Complete Nucleotide Sequence of a Citrobacter freundii Plasmid Carrying KPC-2 in a Unique Genetic Environment

Abstract

The complete and annotated nucleotide sequence of a 54,036-bp plasmid harboring a bla_KPC-2 gene that is clonally present in Citrobacter isolates from different species is presented. The plasmid belongs to incompatibility group N (IncN) and harbors the class A carbapenemase KPC-2 in a unique genetic environment.

GENOME ANNOUNCEMENT

Carbapenems remain the most effective antibiotics for the treatment of serious infections caused by multi-resistant Gram-negative bacteria producing extended-spectrum β-lactamases (ESBL). The rise of carbapenem-resistant Gram-negative bacteria is increasingly being reported and is now a matter of great clinical concern. Carbapenem resistance in Enterobacteriaceae is mainly due to the production of carbapenemases, the most common of which is the K. pneumoniae carbapenemase (KPC) family of enzymes (1–3).

Recently, isolation of a cluster of carbapenem-resistant Citrobacter species was reported from a single hospital environment in southern Hesse, Germany (4). Most isolates were typed as C. freundii but several isolates of carbapenem-resistant C. amalonaticus, C. braakii, and C. koseri were also detected.
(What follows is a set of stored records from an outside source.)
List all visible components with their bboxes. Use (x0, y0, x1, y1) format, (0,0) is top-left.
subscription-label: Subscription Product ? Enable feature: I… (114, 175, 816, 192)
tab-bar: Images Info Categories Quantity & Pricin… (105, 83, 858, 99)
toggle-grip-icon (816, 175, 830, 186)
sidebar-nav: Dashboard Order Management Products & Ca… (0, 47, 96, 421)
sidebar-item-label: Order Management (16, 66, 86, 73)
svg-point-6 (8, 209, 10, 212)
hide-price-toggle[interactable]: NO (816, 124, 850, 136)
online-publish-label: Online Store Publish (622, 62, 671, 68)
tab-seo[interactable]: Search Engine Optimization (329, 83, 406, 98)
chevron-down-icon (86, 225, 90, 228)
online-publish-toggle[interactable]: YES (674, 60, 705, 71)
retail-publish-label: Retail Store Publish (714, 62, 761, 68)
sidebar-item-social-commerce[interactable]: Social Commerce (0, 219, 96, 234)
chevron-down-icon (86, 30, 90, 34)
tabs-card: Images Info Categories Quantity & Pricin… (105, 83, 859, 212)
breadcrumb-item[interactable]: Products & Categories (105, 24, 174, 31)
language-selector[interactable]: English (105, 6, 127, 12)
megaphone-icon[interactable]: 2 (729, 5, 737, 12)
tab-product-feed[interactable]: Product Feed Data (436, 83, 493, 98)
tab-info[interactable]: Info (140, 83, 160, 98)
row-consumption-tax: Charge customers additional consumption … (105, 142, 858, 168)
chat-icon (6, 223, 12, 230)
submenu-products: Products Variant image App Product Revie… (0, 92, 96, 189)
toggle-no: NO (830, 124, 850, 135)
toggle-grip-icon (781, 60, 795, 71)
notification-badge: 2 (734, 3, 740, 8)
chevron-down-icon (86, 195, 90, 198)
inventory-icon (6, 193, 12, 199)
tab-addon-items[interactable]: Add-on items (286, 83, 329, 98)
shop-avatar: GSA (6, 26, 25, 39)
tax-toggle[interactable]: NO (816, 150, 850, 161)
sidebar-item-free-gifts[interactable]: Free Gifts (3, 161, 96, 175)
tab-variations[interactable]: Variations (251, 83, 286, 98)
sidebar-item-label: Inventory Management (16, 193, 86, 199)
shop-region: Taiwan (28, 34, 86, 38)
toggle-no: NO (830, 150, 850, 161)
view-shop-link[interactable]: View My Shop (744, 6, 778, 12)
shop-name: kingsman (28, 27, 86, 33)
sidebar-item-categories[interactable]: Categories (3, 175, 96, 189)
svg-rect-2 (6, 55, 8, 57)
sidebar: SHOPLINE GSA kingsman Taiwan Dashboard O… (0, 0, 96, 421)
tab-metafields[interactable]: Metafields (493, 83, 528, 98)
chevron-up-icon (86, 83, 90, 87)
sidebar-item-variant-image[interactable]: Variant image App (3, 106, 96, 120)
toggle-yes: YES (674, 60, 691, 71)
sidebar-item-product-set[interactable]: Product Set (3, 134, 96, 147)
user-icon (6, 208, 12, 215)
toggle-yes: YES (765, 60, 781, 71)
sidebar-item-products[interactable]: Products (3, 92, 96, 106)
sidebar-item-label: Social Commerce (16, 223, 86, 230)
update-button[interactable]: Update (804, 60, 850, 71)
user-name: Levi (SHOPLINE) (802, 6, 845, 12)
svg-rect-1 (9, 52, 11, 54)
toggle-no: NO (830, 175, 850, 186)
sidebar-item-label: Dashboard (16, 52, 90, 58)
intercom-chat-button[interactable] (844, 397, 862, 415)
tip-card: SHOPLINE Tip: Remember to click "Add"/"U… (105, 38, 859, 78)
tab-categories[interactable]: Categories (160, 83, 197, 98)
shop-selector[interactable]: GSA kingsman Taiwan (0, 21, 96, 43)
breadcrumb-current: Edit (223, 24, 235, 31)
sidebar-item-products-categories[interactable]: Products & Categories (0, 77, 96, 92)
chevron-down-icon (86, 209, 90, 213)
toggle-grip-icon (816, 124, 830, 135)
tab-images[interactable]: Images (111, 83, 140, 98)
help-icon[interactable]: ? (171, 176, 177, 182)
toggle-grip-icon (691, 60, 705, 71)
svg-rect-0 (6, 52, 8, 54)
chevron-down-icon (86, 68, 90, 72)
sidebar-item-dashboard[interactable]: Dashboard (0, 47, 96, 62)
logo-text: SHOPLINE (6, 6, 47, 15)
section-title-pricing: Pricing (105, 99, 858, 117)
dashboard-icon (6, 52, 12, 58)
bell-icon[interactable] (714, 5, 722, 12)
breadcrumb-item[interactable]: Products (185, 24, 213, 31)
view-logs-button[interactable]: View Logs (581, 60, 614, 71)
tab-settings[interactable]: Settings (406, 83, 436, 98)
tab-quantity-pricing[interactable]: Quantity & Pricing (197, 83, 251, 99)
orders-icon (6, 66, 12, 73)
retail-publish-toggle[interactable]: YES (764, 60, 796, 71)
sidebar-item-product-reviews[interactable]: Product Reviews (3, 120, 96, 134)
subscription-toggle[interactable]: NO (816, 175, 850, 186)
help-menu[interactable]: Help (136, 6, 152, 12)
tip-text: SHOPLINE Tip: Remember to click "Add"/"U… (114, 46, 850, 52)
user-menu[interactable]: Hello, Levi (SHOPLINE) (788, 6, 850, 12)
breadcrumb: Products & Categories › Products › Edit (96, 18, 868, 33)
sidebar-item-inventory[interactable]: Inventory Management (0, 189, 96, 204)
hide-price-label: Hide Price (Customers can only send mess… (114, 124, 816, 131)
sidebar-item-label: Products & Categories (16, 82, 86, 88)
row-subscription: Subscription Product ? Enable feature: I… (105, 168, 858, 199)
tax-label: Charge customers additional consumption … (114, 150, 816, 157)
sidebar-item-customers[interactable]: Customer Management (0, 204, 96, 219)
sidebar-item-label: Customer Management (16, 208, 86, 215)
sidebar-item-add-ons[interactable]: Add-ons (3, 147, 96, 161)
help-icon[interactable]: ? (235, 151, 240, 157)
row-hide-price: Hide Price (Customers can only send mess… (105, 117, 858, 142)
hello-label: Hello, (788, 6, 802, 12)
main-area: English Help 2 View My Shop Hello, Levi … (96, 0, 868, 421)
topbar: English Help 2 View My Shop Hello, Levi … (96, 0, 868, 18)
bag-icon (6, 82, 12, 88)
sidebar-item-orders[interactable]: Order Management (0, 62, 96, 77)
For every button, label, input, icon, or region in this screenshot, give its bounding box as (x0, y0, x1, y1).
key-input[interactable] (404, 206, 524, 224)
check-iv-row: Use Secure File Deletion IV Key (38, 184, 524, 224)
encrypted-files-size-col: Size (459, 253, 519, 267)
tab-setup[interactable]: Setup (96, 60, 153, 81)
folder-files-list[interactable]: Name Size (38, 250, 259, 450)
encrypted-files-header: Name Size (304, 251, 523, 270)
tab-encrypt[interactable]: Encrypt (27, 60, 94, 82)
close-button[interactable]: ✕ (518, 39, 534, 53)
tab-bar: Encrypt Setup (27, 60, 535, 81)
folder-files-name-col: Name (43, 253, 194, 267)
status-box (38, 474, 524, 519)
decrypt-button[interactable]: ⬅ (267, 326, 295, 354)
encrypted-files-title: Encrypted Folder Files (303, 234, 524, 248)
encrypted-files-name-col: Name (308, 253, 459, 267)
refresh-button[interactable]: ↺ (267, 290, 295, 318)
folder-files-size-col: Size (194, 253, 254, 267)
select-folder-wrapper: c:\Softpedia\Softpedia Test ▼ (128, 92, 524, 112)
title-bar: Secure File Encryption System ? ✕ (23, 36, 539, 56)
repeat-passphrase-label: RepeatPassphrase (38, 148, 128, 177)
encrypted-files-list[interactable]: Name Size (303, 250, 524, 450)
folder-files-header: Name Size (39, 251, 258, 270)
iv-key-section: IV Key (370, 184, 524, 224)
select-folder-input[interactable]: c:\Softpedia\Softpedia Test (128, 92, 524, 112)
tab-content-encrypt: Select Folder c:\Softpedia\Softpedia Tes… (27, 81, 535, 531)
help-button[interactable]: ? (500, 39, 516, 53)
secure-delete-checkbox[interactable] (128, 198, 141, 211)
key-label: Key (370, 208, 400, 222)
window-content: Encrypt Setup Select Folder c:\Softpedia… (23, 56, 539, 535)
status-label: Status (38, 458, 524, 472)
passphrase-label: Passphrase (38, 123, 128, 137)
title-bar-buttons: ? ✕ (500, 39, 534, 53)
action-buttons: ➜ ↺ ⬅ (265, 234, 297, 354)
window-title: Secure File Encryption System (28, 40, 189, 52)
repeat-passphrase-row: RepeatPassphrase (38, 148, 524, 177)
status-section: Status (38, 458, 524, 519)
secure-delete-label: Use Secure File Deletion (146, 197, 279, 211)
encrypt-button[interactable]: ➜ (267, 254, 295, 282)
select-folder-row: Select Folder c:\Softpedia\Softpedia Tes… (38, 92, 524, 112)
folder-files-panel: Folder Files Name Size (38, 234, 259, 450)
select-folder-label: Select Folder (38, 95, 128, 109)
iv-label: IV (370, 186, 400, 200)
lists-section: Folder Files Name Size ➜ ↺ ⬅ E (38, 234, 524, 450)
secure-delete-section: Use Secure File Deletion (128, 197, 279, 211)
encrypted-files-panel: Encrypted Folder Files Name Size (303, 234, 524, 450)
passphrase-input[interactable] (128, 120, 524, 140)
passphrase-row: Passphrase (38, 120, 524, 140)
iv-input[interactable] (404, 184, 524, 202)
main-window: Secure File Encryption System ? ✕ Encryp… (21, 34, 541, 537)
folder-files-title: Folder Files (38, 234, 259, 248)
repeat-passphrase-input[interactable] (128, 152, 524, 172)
Citrobacter species are environmental pathogens that can colonize the intestinal tract of humans and animals. They are generally considered low-grade pathogens that rarely cause infections. However, these bacteria have been associated with a wide spectrum of infections involving the central nervous system and the gastrointestinal, urinary, and respiratory tracts (5).
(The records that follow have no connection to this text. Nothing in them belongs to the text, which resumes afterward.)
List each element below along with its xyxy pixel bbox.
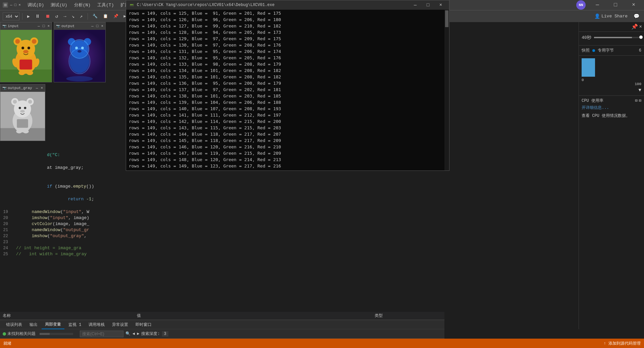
continue-button[interactable]: ▶ [25, 13, 32, 20]
img-win-minimize-3[interactable]: — [36, 86, 38, 90]
img-win-close-1[interactable]: × [47, 24, 50, 28]
cpu-label: CPU 使用率 [582, 98, 603, 103]
console-scroll-thumb[interactable] [445, 10, 448, 27]
step-out[interactable]: ↗ [78, 13, 85, 20]
scale-100-row: 100 [582, 82, 641, 86]
img-win-minimize-2[interactable]: — [91, 24, 94, 28]
image-content-1 [0, 30, 52, 82]
console-window: 📟 C:\Users\CK Yang\source\repos\LXCV01\x… [126, 0, 449, 171]
close-right-panel[interactable]: × [639, 24, 642, 29]
img-win-close-3[interactable]: × [41, 86, 43, 90]
code-line-19: 19 namedWindow ( "input" , W [0, 209, 126, 215]
console-line: rows = 149, cols = 139, Blue = 104, Gree… [129, 99, 446, 106]
status-debug-mode[interactable]: 就绪 [0, 339, 15, 348]
image-window-output[interactable]: 📷 output — □ × [54, 22, 106, 82]
code-line-20b: 20 cvtColor (image, image_ [0, 221, 126, 227]
pause-btn[interactable]: ⏸ [33, 13, 42, 20]
image-window-gray[interactable]: 📷 output_gray — × [0, 84, 45, 141]
console-maximize-btn[interactable]: □ [423, 1, 433, 9]
svg-rect-11 [19, 60, 32, 70]
restart-btn[interactable]: ↺ [53, 13, 60, 20]
svg-point-9 [28, 47, 30, 49]
tab-watch[interactable]: 监视 1 [65, 321, 85, 329]
img-title-2: output [61, 24, 75, 28]
image-window-input[interactable]: 📷 input — □ × [0, 22, 52, 82]
right-panel-header: 📌 × [579, 22, 644, 32]
tab-errors[interactable]: 错误列表 [3, 321, 25, 329]
svg-point-34 [28, 100, 32, 104]
feedback-button[interactable]: 💬 [632, 13, 641, 20]
tab-output[interactable]: 输出 [26, 321, 41, 329]
maximize-button[interactable]: □ [608, 0, 623, 10]
timer-fill [594, 37, 632, 38]
toolbar-icon-1[interactable]: 🔧 [91, 13, 100, 19]
console-line: rows = 149, cols = 133, Blue = 98, Green… [129, 61, 446, 67]
timer-slider[interactable] [594, 37, 641, 38]
console-line: rows = 149, cols = 140, Blue = 107, Gree… [129, 106, 446, 112]
toolbar-separator-1 [22, 13, 22, 20]
console-title-text: C:\Users\CK Yang\source\repos\LXCV01\x64… [137, 3, 408, 7]
stop-btn[interactable]: ⏹ [43, 13, 52, 20]
locals-search-group: 🔍 ◄ ► 搜索深度: 3 [80, 331, 168, 337]
scrollbar-thumb-h [40, 333, 50, 335]
console-output[interactable]: rows = 149, cols = 121, Blue = 92, Green… [126, 10, 449, 170]
img-win-minimize-1[interactable]: — [38, 24, 40, 28]
chevron-down-icon[interactable]: ▼ [639, 87, 641, 93]
live-share-button[interactable]: 👤 Live Share [592, 13, 630, 20]
locals-col-headers: 名称 值 类型 [0, 312, 444, 320]
locals-search-input[interactable] [80, 331, 123, 337]
code-line-if2: if (image. empty ()) [47, 184, 126, 190]
svg-rect-38 [17, 119, 28, 128]
console-close-btn[interactable]: × [436, 1, 446, 9]
toolbar-icon-3[interactable]: 📌 [111, 13, 120, 19]
gray-pooh-image [0, 92, 45, 141]
step-over[interactable]: → [61, 13, 68, 20]
editor-scrollbar-h[interactable] [40, 333, 73, 335]
menu-analyze[interactable]: 分析(N) [71, 1, 93, 9]
img-win-maximize-1[interactable]: □ [43, 24, 45, 28]
menu-test[interactable]: 测试(U) [48, 1, 70, 9]
menu-tools[interactable]: 工具(T) [95, 1, 116, 9]
step-into[interactable]: ↘ [70, 13, 76, 20]
menu-debug[interactable]: 调试(D) [25, 1, 47, 9]
pin-icon[interactable]: 📌 [631, 23, 638, 30]
status-add-source[interactable]: ↑ 添加到源代码管理 [600, 339, 644, 348]
console-scrollbar[interactable] [444, 10, 449, 170]
timer-label: 40秒 [582, 34, 591, 41]
tab-immediate[interactable]: 即时窗口 [132, 321, 155, 329]
live-share-label: Live Share [601, 14, 628, 19]
tab-exceptions[interactable]: 异常设置 [109, 321, 131, 329]
cpu-label-row: CPU 使用率 ⊟ ⊟ [582, 98, 641, 103]
platform-select[interactable]: x64 [3, 12, 19, 20]
console-line: rows = 149, cols = 138, Blue = 101, Gree… [129, 93, 446, 99]
filter-icon-1[interactable]: ⊟ [635, 98, 638, 103]
code-line-return: return -1 ; [47, 196, 126, 202]
depth-label: 搜索深度: [141, 331, 160, 337]
user-avatar[interactable]: NN [576, 0, 586, 10]
image-content-2 [54, 30, 105, 82]
minimize-button[interactable]: — [590, 0, 605, 10]
toolbar-icon-2[interactable]: 📋 [101, 13, 110, 19]
svg-point-33 [13, 100, 17, 104]
console-line: rows = 149, cols = 141, Blue = 111, Gree… [129, 112, 446, 118]
nav-prev[interactable]: ◄ [132, 332, 135, 336]
right-panel: 📌 × 40秒 快照 专用字节 6 0 100 ▼ [579, 22, 644, 329]
code-line-indent: d("C: [47, 152, 126, 158]
svg-point-8 [21, 47, 24, 49]
filter-icon-2[interactable]: ⊟ [639, 98, 641, 103]
numbered-code: 19 namedWindow ( "input" , W 20 imshow (… [0, 209, 126, 257]
nav-next[interactable]: ► [137, 332, 139, 336]
img-win-maximize-2[interactable]: □ [96, 24, 99, 28]
tab-locals[interactable]: 局部变量 [42, 320, 64, 329]
img-title-3: output_gray [8, 86, 32, 90]
pooh-color-image [0, 30, 52, 82]
tab-callstack[interactable]: 调用堆栈 [85, 321, 108, 329]
img-win-close-2[interactable]: × [101, 24, 103, 28]
blue-figure-image [54, 30, 105, 82]
code-line-21: 21 namedWindow ( "output_gr [0, 227, 126, 233]
console-minimize-btn[interactable]: — [410, 1, 420, 9]
details-link[interactable]: 开详细信息... [582, 105, 641, 111]
close-button[interactable]: × [626, 0, 641, 10]
svg-point-35 [19, 107, 21, 109]
status-bar: 就绪 ↑ 添加到源代码管理 [0, 339, 644, 348]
Preliminary characterization revealed that all isolates harbored a nonconjugable bla_KPC-2 gene. In order to determine the genetic localization of the KPC-2 we determined the genome sequence of 11 representative strains (8 C. freundii, 1 C. amalonaticus, 1 C. braakii, 1 C. koseri). DNA sequencing libraries were prepared using the Nextera XT kit (Illumina, San Diego) according to the manufacturer’s instructions. Individually tagged libraries were sequenced as a part of a flowcell as 2×300 base paired-end reads using the Illumina MiSeq platform (Illumina, San Diego). A total of 12,447,167,642 sequences were produced and the sequences from each isolate were separately assembled using CLC Genomics Workbench version 7.0.4. We identified contigs harboring bla_KPC-2 by using ResFinder (http://cge.cbs.dtu.dk/services/ResFinder/) and assembled the flanking sequences to generate a closed contig comprised of 54,036 bp with 82 coding sequences (CDS) (6). Open reading frame (ORF) finding and gene annotation was done by using RAST (http://rast.nmpdr.org/) and a genetic map of the resulting contigs was generated with MAUVE (7, 8) and with the plasmid reference nucleotide sequence of pKPC_FCF/3SP (accession no. CP004367.2). Further analysis revealed that bla_KPC-2 is located on an IncN plasmid and inserted in a region between the traI and traG genes (9–11). The bla_KPC-2 gene is part of a 9,571-bp insertion with a unique genetic environment comprising at one end of a Tn4401 element with the ISKpn6 and Kpc-2 genes and an adjacent Tn3-like segment (12–14), harboring a bla_TEM1b, ISCfr1, and aac3-IId genes flanked by a 137 bp direct repeat. All sequenced strains harbor genetically identical plasmids, suggesting its horizontal spread among the different Citrobacter species. The plasmid, derived from C. freundii isolate Cfr08698 encoding bla_KPC-2, was designated pCfr-08698KPC-2.

Nucleotide sequence accession number.

The nucleotide sequence of the C. freundii plasmid carrying bla_KPC-2 has been deposited in the EMBL database under accession no. LN610760.